» **Exercise description**
Write out every record below exactly as it stands, leaving the pictures out.

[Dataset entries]
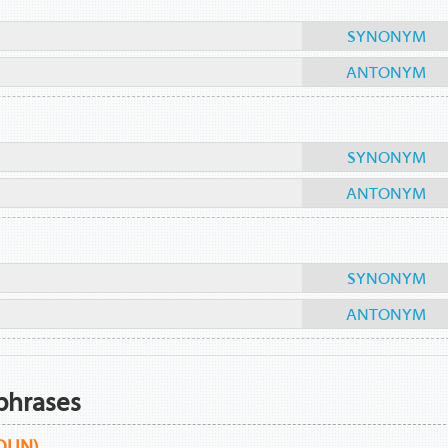
SYNONYM
ANTONYM
SYNONYM
ANTONYM
SYNONYM
ANTONYM
phrases
OUN)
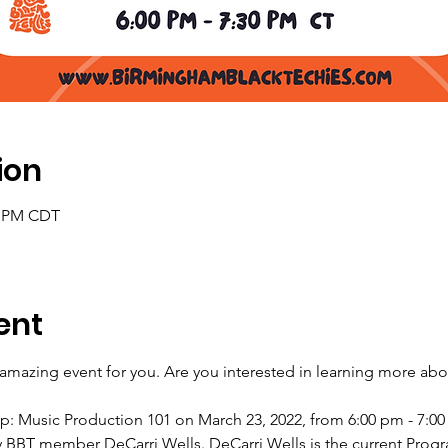
ion
30 PM CDT
ent
mazing event for you. Are you interested in learning more abo
hop: Music Production 101 on March 23, 2022, from 6:00 pm - 7:00
y BBT member DeCarri Wells. DeCarri Wells is the current Prog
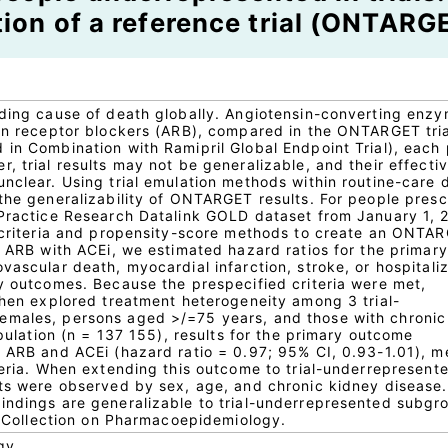
ion of a reference trial (ONTARG
ading cause of death globally. Angiotensin-converting enz
sin receptor blockers (ARB), compared in the ONTARGET tria
 in Combination with Ramipril Global Endpoint Trial), each
, trial results may not be generalizable, and their effecti
nclear. Using trial emulation methods within routine-care 
 the generalizability of ONTARGET results. For people pres
 Practice Research Datalink GOLD dataset from January 1, 2
l criteria and propensity-score methods to create an ONTA
g ARB with ACEi, we estimated hazard ratios for the primary
vascular death, myocardial infarction, stroke, or hospitali
ry outcomes. Because the prespecified criteria were met,
 then explored treatment heterogeneity among 3 trial-
emales, persons aged >/=75 years, and those with chronic
opulation (n = 137 155), results for the primary outcome
f ARB and ACEi (hazard ratio = 0.97; 95% CI, 0.93-1.01), m
teria. When extending this outcome to trial-underrepresent
cts were observed by sex, age, and chronic kidney disease.
indings are generalizable to trial-underrepresented subgr
al Collection on Pharmacoepidemiology.
gy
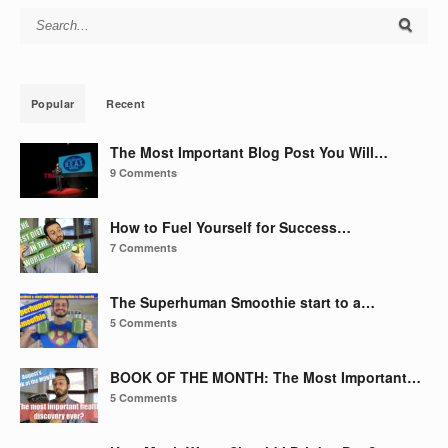
Search for:
Popular
Recent
The Most Important Blog Post You Will…
9 Comments
How to Fuel Yourself for Success…
7 Comments
The Superhuman Smoothie start to a…
5 Comments
BOOK OF THE MONTH: The Most Important…
5 Comments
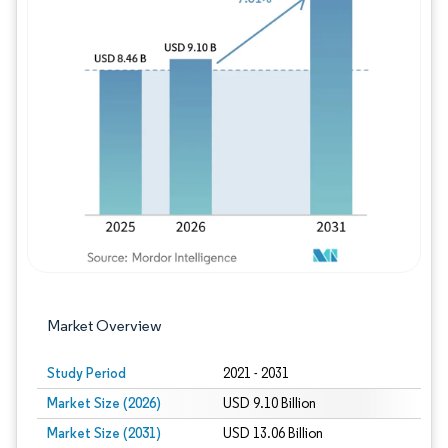
Image © Mordor Intelligence. Reuse requires
Market Overview
Study Period
2021 - 2031
Market Size (2026)
USD 9.10 Billion
Market Size (2031)
USD 13.06 Billion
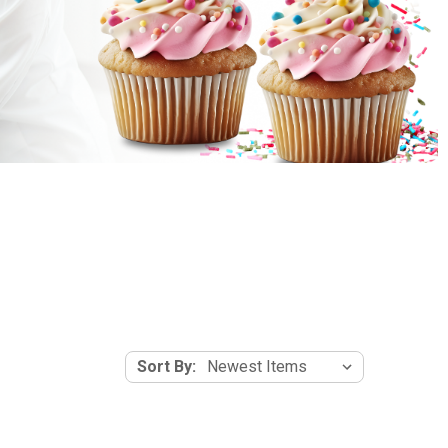
Sort By:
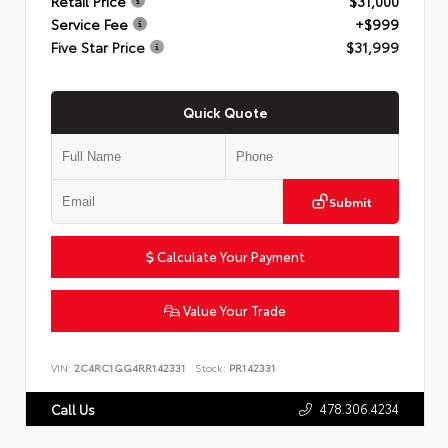
Retail Price
$31,000
Service Fee
+$999
Five Star Price
$31,999
Quick Quote
Submit
Calculate Your Payment
Value Your Trade
VIN:
2C4RC1GG4RR142331
Stock:
PR142331
478.306.4234
Call Us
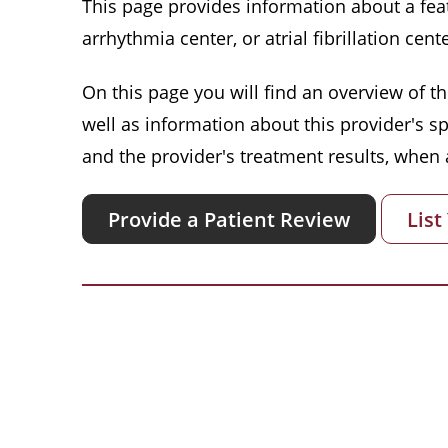
This page provides information about a featu
arrhythmia center, or atrial fibrillation cente
On this page you will find an overview of thi
well as information about this provider's s
and the provider's treatment results, when a
Provide a Patient Review
List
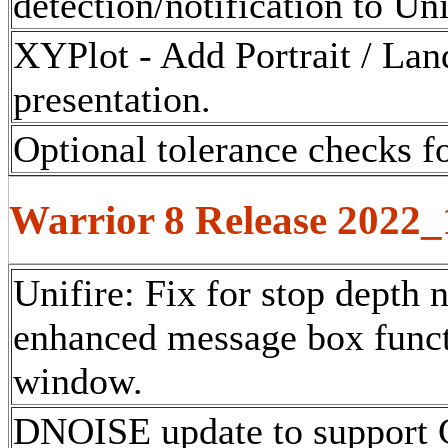
detection/notification to Un
XYPlot - Add Portrait / Lan
presentation.
Optional tolerance checks fo
Warrior 8 Release 2022
Unifire: Fix for stop depth 
enhanced message box funct
window.
DNOISE update to support 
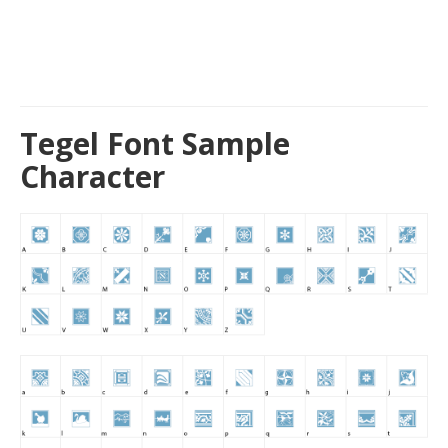
Tegel Font Sample
Character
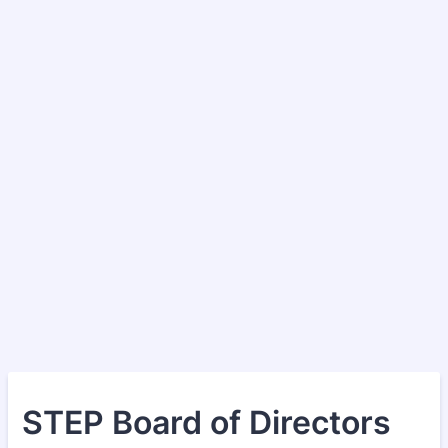
STEP Board of Directors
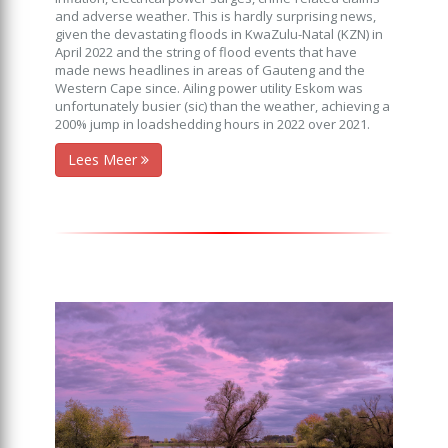
and adverse weather. This is hardly surprising news,
given the devastating floods in KwaZulu-Natal (KZN) in
April 2022 and the string of flood events that have
made news headlines in areas of Gauteng and the
Western Cape since. Ailing power utility Eskom was
unfortunately busier (sic) than the weather, achieving a
200% jump in loadshedding hours in 2022 over 2021.
Lees Meer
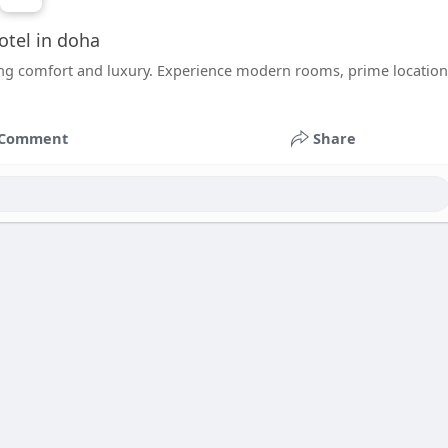
otel in doha
ing comfort and luxury. Experience modern rooms, prime location
Comment
Share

» **Task answer**
SYNONYM
ANTONYM
SYNONYM
ANTONYM
SYNONYM
ANTONYM
phrases
OUN)
ion
30 PM CDT
ent
mazing event for you. Are you interested in learning more abo
hop: Music Production 101 on March 23, 2022, from 6:00 pm - 7:00
y BBT member DeCarri Wells. DeCarri Wells is the current Prog
ion of a reference trial (ONTARG
ading cause of death globally. Angiotensin-converting enz
sin receptor blockers (ARB), compared in the ONTARGET tria
 in Combination with Ramipril Global Endpoint Trial), each
, trial results may not be generalizable, and their effecti
nclear. Using trial emulation methods within routine-care 
 the generalizability of ONTARGET results. For people pres
 Practice Research Datalink GOLD dataset from January 1, 2
l criteria and propensity-score methods to create an ONTA
g ARB with ACEi, we estimated hazard ratios for the primary
vascular death, myocardial infarction, stroke, or hospitali
ry outcomes. Because the prespecified criteria were met,
 then explored treatment heterogeneity among 3 trial-
emales, persons aged >/=75 years, and those with chronic
opulation (n = 137 155), results for the primary outcome
f ARB and ACEi (hazard ratio = 0.97; 95% CI, 0.93-1.01), m
teria. When extending this outcome to trial-underrepresent
cts were observed by sex, age, and chronic kidney disease.
indings are generalizable to trial-underrepresented subgr
al Collection on Pharmacoepidemiology.
gy
Search for:
Popular
Recent
The Most Important Blog Post You Will…
9 Comments
How to Fuel Yourself for Success…
7 Comments
The Superhuman Smoothie start to a…
5 Comments
BOOK OF THE MONTH: The Most Important…
5 Comments
Image © Mordor Intelligence. Reuse requires
Market Overview
Study Period
2021 - 2031
Market Size (2026)
USD 9.10 Billion
Market Size (2031)
USD 13.06 Billion
Sort By:
Retail Price
$31,000
Service Fee
+$999
Five Star Price
$31,999
Quick Quote
Submit
Calculate Your Payment
Value Your Trade
VIN:
2C4RC1GG4RR142331
Stock:
PR142331
478.306.4234
Call Us
This page provides information about a featu
arrhythmia center, or atrial fibrillation cente
On this page you will find an overview of thi
well as information about this provider's s
and the provider's treatment results, when a
Provide a Patient Review
List
detection/notification to Un
XYPlot - Add Portrait / Lan
presentation.
Optional tolerance checks fo
Warrior 8 Release 2022
Unifire: Fix for stop depth 
enhanced message box funct
window.
DNOISE update to support 
Tegel Font Sample
Character
STEP Board of Directors
and adverse weather. This is hardly surprising news,
given the devastating floods in KwaZulu-Natal (KZN) in
April 2022 and the string of flood events that have
made news headlines in areas of Gauteng and the
Western Cape since. Ailing power utility Eskom was
unfortunately busier (sic) than the weather, achieving a
200% jump in loadshedding hours in 2022 over 2021.
Lees Meer
otel in doha
ing comfort and luxury. Experience modern rooms, prime location
Comment
Share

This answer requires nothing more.